Anyone for crocodile?

If you're after an award-winning meal with a bite, head down south to a Taiwan eatery that specializes in crocodile.

20 Jul 2007

Kao Ching-chuan and his brother Kao Ching-Chou have worked at the family-owned, upmarket Hai Wang Shing restaurant in the southern port city of Kaohsiung for the past two decades, serving up crocodile hide, claws, tails, meat and innards.

Crocodile soup is the most popular item on the menu. Dishes start at $50 and the crocodile is usually served up on huge platters, surrounded by green leafy vegetables.

"There is a variety of ways to cook crocodiles," said Kao Ching-chuan. "Everything from head to tail and the internal organs is edible, and at international culinary competitions, we win major awards every time."

Crocodile meat, which either tastes of fish or chicken, is eaten in many parts of Asia and the restaurant sells about 600 kg of it a month.
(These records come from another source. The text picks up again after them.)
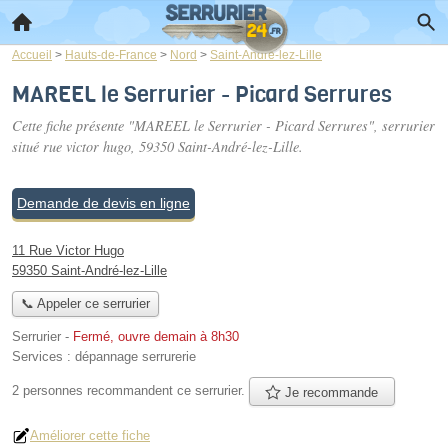
Accueil
>
Hauts-de-France
>
Nord
>
Saint-André-lez-Lille
MAREEL le Serrurier - Picard Serrures
Cette fiche présente "MAREEL le Serrurier - Picard Serrures", serrurier
situé
rue victor hugo
, 59350 Saint-André-lez-Lille.
Demande de devis en ligne
11 Rue Victor Hugo
59350 Saint-André-lez-Lille
📞 Appeler ce serrurier
Serrurier
-
Fermé, ouvre demain à 8h30
Services :
dépannage serrurerie
2 personnes
recommandent
ce serrurier.
Je recommande
Améliorer cette fiche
In April in Beijing, capital of a country known for putting almost any kind of animal on a plate, the Kao crocodile creations were awarded a gold medal.

The restaurant gets its meat from local farmers who raise spectacled caiman crocodiles. When the animals are between two and three years and weigh about 30 kg, they are slaughtered.

While a crocodile's thick skin usually goes toward wallets, purses and belts, the Kao brothers say they have made it edible, crispy and even nutritious, especially for women.

"It has a fish-like texture with crispy skin, tastes really good," said Cheng, a regular at the restaurant.